## TASK TO CARRY OUT
Your output should be the complete listing, word for word, with no pictures in it.

## RECORDED DATA

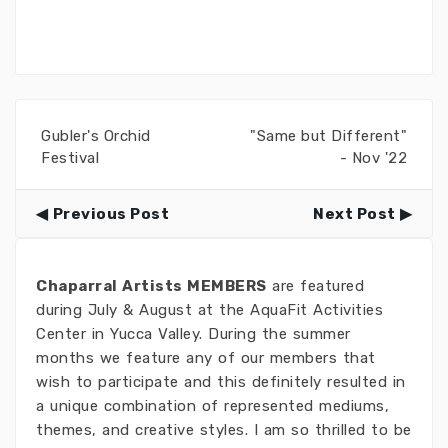
Gubler's Orchid
"Same but Different"
Festival
- Nov '22
Previous Post
Next Post
Chaparral Artists MEMBERS
are featured
during July & August at the AquaFit Activities
Center in Yucca Valley. During the summer
months we feature any of our members that
wish to participate and this definitely resulted in
a unique combination of represented mediums,
themes, and creative styles. I am so thrilled to be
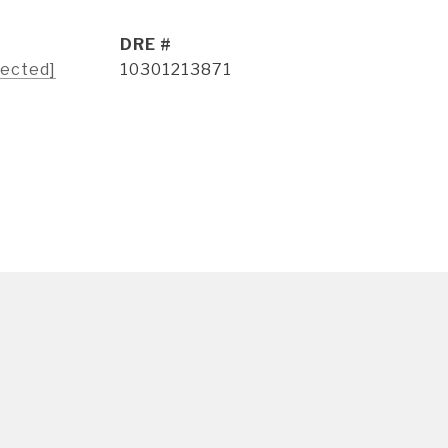
DRE #
tected]
10301213871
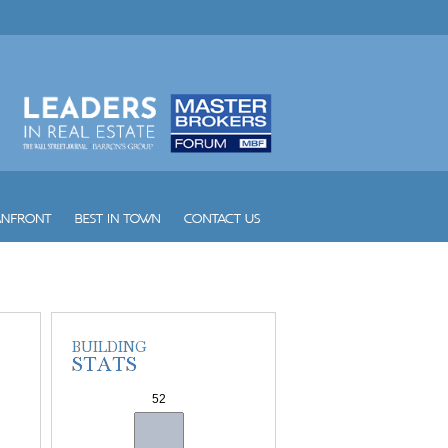
W South Beach
Waldorf Astoria Hotel and Res...
Waverly South Beach
Waves
Williams Island 1000
Williams Island 2000
Williams Island 2600
Williams Island 2800
Williams Island 3000
Williams Island 4000
Williams Island 7000
Wind
Winston Towers
Yacht Club at Aventura
Yacht Club at Portofino
Yacht Harbour
Yotelpad Miami
Ziggurat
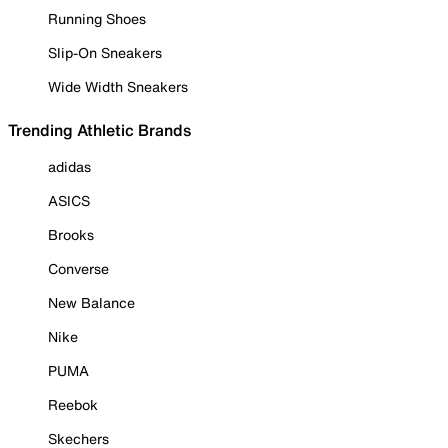
Running Shoes
Slip-On Sneakers
Wide Width Sneakers
Trending Athletic Brands
adidas
ASICS
Brooks
Converse
New Balance
Nike
PUMA
Reebok
Skechers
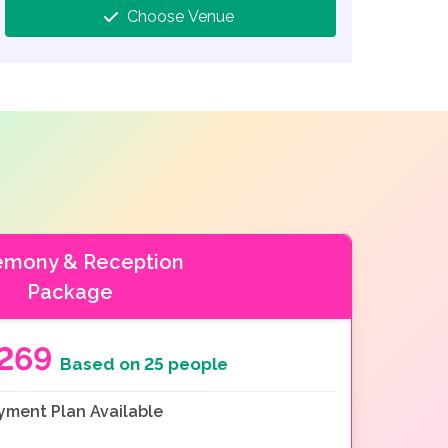
Choose Venue
emony & Reception
Package
269
Based on 25 people
yment Plan Available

## ANSWER SECTION
Gubler's Orchid
"Same but Different"
Festival
- Nov '22
Previous Post
Next Post
Chaparral Artists MEMBERS
are featured
during July & August at the AquaFit Activities
Center in Yucca Valley. During the summer
months we feature any of our members that
wish to participate and this definitely resulted in
a unique combination of represented mediums,
themes, and creative styles. I am so thrilled to be
DRE #
tected]
10301213871
W South Beach
Waldorf Astoria Hotel and Res...
Waverly South Beach
Waves
Williams Island 1000
Williams Island 2000
Williams Island 2600
Williams Island 2800
Williams Island 3000
Williams Island 4000
Williams Island 7000
Wind
Winston Towers
Yacht Club at Aventura
Yacht Club at Portofino
Yacht Harbour
Yotelpad Miami
Ziggurat
Running Shoes
Slip-On Sneakers
Wide Width Sneakers
Trending Athletic Brands
adidas
ASICS
Brooks
Converse
New Balance
Nike
PUMA
Reebok
Skechers
Choose Venue
emony & Reception
Package
269
Based on 25 people
yment Plan Available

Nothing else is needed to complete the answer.